Tucker [00:34:43] But so can I ask you a very fundamental question why would we follow the guidelines rather than the outcomes?

Casey Means [00:34:49] It's a great question.

Tucker [00:34:50] So you just said at the five minutes ago, you were outlining this terrifying and sad and catastrophic series of stats describing the total collapse of public health. That's right. And so who cares what the guidelines are? Doesn't anyone just sort of zoom out for a second and be like, all these kids have diabetes, which leads to dementia, like this? Is it this not working right? No one say that.

Casey Means [00:35:15] Well, that's I mean, the question it's not working is the question I would basically put in front of every doctor in America, like if you're not looking around you and just scratching your head and saying, what the hell is going on, then you are profiting off of this crisis, you know? And I want every single the most dangerous thing you can do in America right now, obviously, is ask the question why? So, you know, I understand.

Tucker [00:35:33] About.

Casey Means [00:35:33] Anything, about anything. But, you know, this is just a point to kind of answer your question about why is this happening? Why aren't we following outcomes? It's institutionalized to not actually focus on. Outcomes because the business model of the health care system is volume, it's how many patients can you see, not what their outcomes are. We are paid for volume, not outcomes.

Tucker [00:35:56] Now, should you see that as a surgeon?

Casey Means [00:35:58] I'm going. Yeah. So absolutely I mean it's it's it's how many chart notes can you write. And Bill every day. That's why doctors are seeing 30 to 40 patients a day with 15 different diagnoses for each one. Obviously you can't help that patient thrive and get healthier.

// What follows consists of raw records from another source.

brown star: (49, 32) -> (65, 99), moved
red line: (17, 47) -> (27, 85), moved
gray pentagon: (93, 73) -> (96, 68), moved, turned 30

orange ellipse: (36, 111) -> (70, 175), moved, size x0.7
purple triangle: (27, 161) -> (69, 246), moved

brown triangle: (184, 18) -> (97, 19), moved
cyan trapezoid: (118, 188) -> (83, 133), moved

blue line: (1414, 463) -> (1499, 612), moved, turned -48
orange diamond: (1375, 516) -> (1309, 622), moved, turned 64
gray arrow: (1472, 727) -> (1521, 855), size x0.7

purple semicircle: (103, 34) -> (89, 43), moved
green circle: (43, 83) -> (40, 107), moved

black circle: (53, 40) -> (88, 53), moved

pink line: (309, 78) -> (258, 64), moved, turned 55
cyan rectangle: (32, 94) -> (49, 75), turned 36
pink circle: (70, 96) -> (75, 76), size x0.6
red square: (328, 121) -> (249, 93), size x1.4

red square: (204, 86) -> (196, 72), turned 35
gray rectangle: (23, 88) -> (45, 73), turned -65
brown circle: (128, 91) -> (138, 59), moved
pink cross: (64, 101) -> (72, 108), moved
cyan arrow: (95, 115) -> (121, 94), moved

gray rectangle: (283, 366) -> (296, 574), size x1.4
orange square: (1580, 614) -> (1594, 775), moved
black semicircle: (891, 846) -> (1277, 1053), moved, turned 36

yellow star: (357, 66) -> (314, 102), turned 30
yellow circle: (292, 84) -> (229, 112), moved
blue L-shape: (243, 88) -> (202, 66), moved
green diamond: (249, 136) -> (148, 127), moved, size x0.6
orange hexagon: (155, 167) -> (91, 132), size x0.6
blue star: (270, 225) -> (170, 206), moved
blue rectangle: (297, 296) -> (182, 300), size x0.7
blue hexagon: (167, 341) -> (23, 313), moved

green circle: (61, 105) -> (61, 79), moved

All you can do is write the prescription, because we are paid for volume. And the actual mantra of all.

Tucker [00:36:18] Doctors must.

Casey Means [00:36:18] Know that all doctors know. The unofficial mantra of private practice medicine is you eat what you kill, which means you get paid. You eat for how much volume you can do, how many surgeries you can sell, how many people you can get through in and out of your office. Now, back in, when Obamacare was coming about, they were, you know, which was really an utter failure. There was lip service that was paid to this idea of value based care. Okay. Which sounds great on paper, right? So value is good outcomes over lower cost. This sounds great. We'll get paid more as doctors if we have better outcomes over lower cost. What is the highest value intervention you can do for a patient? Get them to eat healthy. Doesn't cost a lot. Has incredible outcomes universally right? Going into sleep, going into exercise, we would have moved towards that. But even that was corrupted by corporate interests because how the doctor had to report on quality was through these metrics called MIPs, basically, you know, merit based incentive, little criteria. And they were most of them were based on how many of their patients were medicated. So instead of a doctor having to report quality, as I have a patient who got better, who got healthier, which.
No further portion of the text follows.